Member of the Illinois House of Representatives from the 20th district
- In office July 1996 – June 2019
- Preceded by: Roger McAuliffe
- Succeeded by: Bradley Stephens

Personal details
- Born: December 7, 1963 (age 62) Chicago, Illinois
- Party: Republican
- Spouse: Kim McAuliffe
- Children: Conor McAuliffe and Bianca McAuliffe
- Alma mater: Triton College
- Occupation: Politician

= Michael P. McAuliffe =

American politician

Michael P. McAuliffe (born December 7, 1963) is a former Republican member of the Illinois House of Representatives, representing the 20th district in northwestern Chicago.
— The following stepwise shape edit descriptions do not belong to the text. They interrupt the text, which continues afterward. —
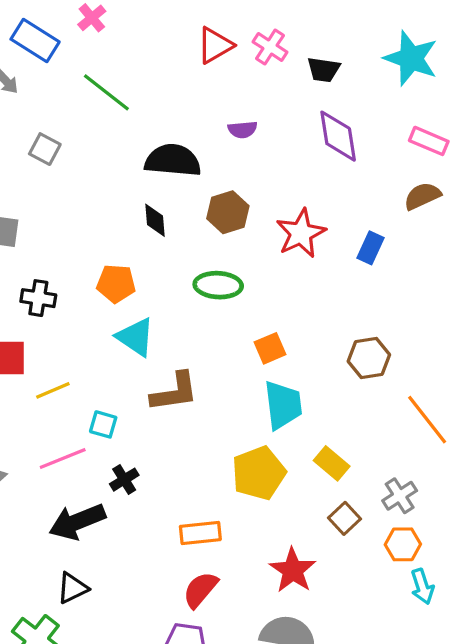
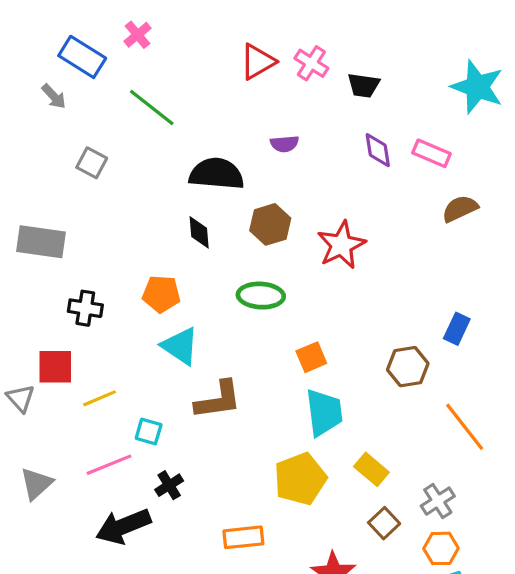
cyan star: (411, 58) -> (477, 87), moved
purple diamond: (338, 136) -> (378, 150), size x0.7
pink rectangle: (429, 141) -> (431, 153), moved
blue rectangle: (370, 248) -> (457, 329), moved

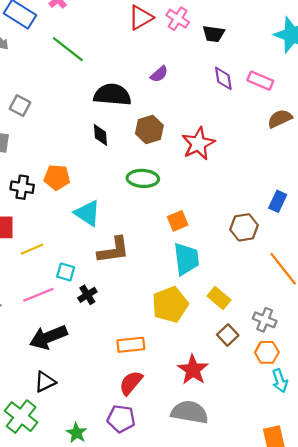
purple semicircle: (284, 144) -> (159, 74), turned -36
gray square: (92, 163) -> (20, 106), moved
orange pentagon: (161, 294) -> (57, 177), moved
black cross: (169, 485) -> (87, 295), moved
gray cross: (438, 501) -> (265, 320), turned -35

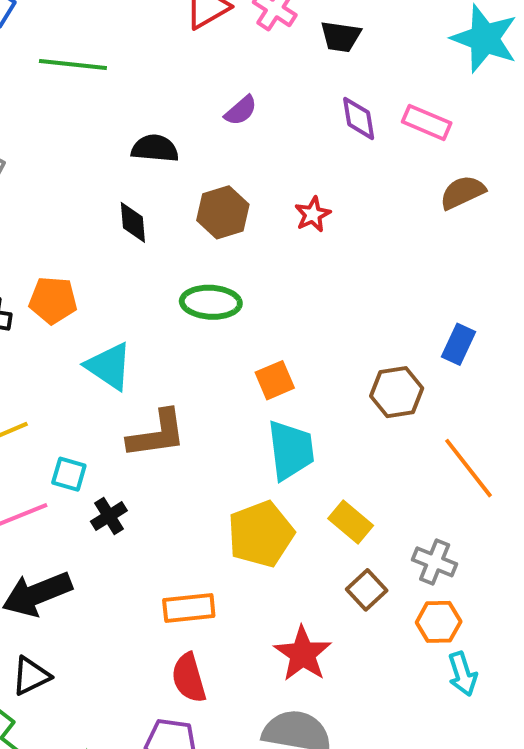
green line: (68, 49) -> (73, 65), turned -32
black semicircle: (112, 95) -> (155, 148), size x0.7
red star: (198, 144) -> (313, 214), moved, size x0.6
red semicircle: (131, 383) -> (189, 678), turned -56

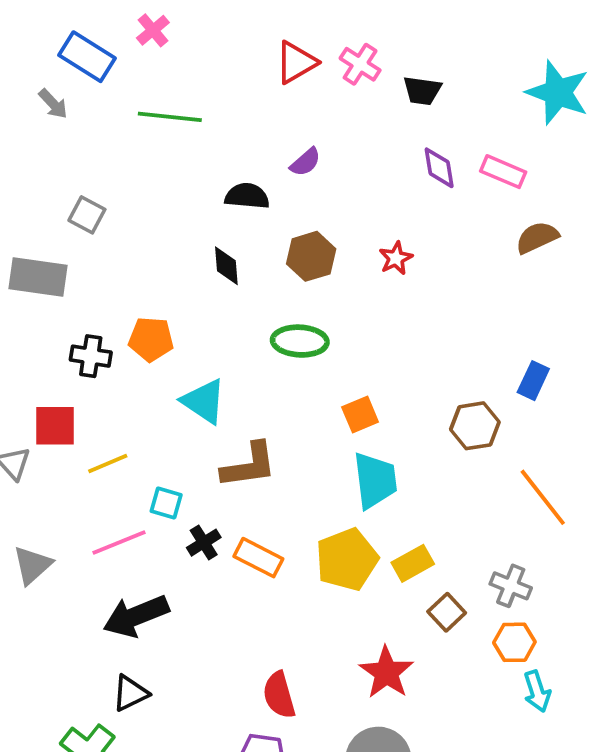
purple semicircle: (241, 110) -> (305, 162), moved
yellow rectangle: (351, 522) -> (413, 563), moved, turned -69
orange rectangle: (189, 608) -> (258, 558), moved, turned 33

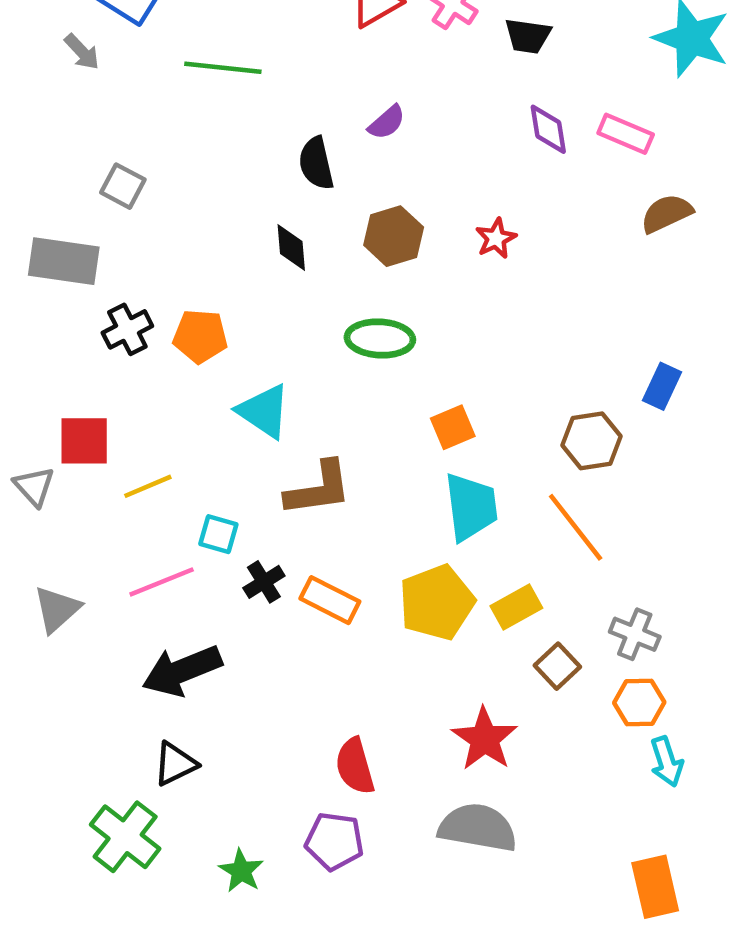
black semicircle: (247, 196) -> (316, 163), turned -108
black cross: (91, 356) -> (127, 329), moved, turned -36
orange line: (543, 497) -> (576, 527), moved

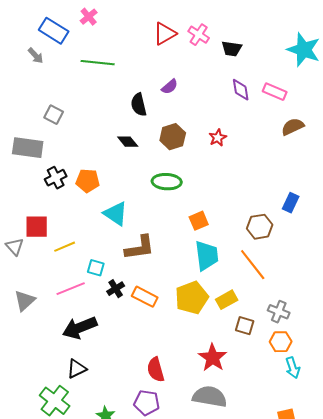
black diamond: (291, 247) -> (128, 142), turned -35
brown square: (557, 666) -> (245, 326), turned -30

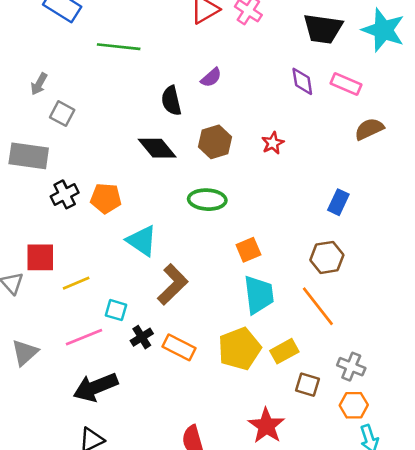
black trapezoid: (232, 49) -> (323, 29), moved, size x1.5
gray arrow: (36, 56) -> (39, 84), moved, turned 72
black diamond: (128, 142) -> (157, 148), size x1.4
blue rectangle: (291, 203) -> (338, 202), moved
brown L-shape: (140, 248) -> (173, 284), turned -36

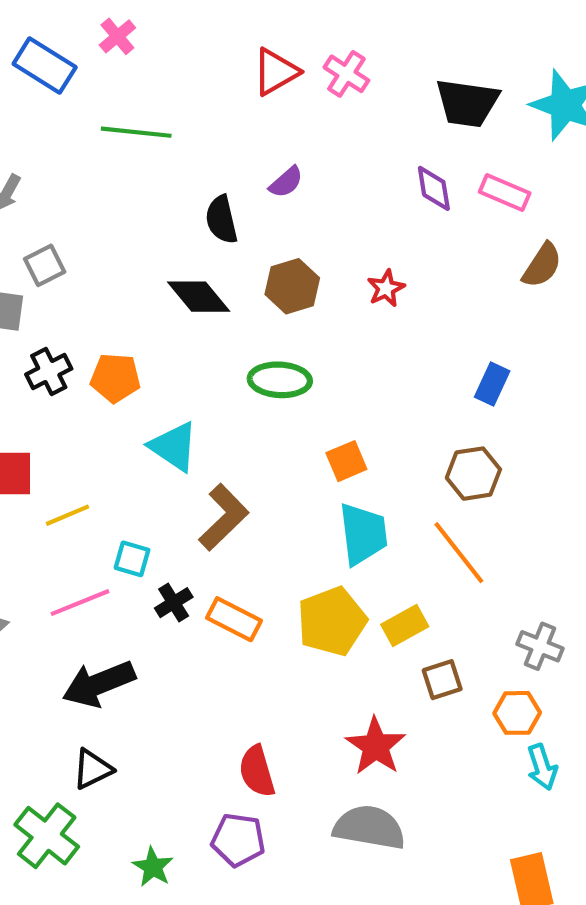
gray square: (62, 114) -> (45, 265), moved, turned 35
brown semicircle: (369, 129) -> (542, 265), turned 148
gray cross: (351, 367) -> (540, 646), moved
brown square: (308, 385) -> (442, 680), turned -35

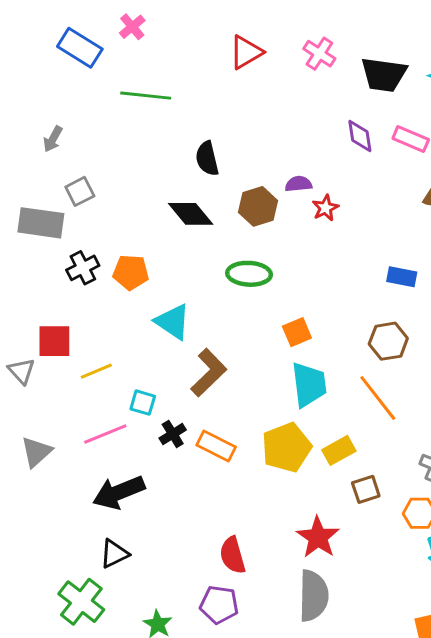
pink cross: (346, 74) -> (319, 54), moved
purple semicircle: (286, 182) -> (298, 184), moved, turned -145
blue rectangle: (492, 384) -> (402, 277), turned 76
gray semicircle: (369, 827) -> (313, 596), turned 81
He was first appointed in 1997, following the death of his father, Roger McAuliffe; between them, the McAuliffes represented northwestern Chicago for 46 years. On June 17, 2019, McAuliffe resigned from the Illinois House of Representatives. He was the only Republican to represent a significant portion of Chicago in the Illinois General Assembly. On June 29, 2019, Republican Bradley Stephens, the Mayor of Rosemont, was appointed to succeed McAuliffe.

McAuliffe was noted for his bipartisan approach during his time in the Illinois General Assembly, supporting several bipartisan deals, including infrastructure improvements and expansions in gambling. He drew both support and criticism from Republicans and Democrats alike.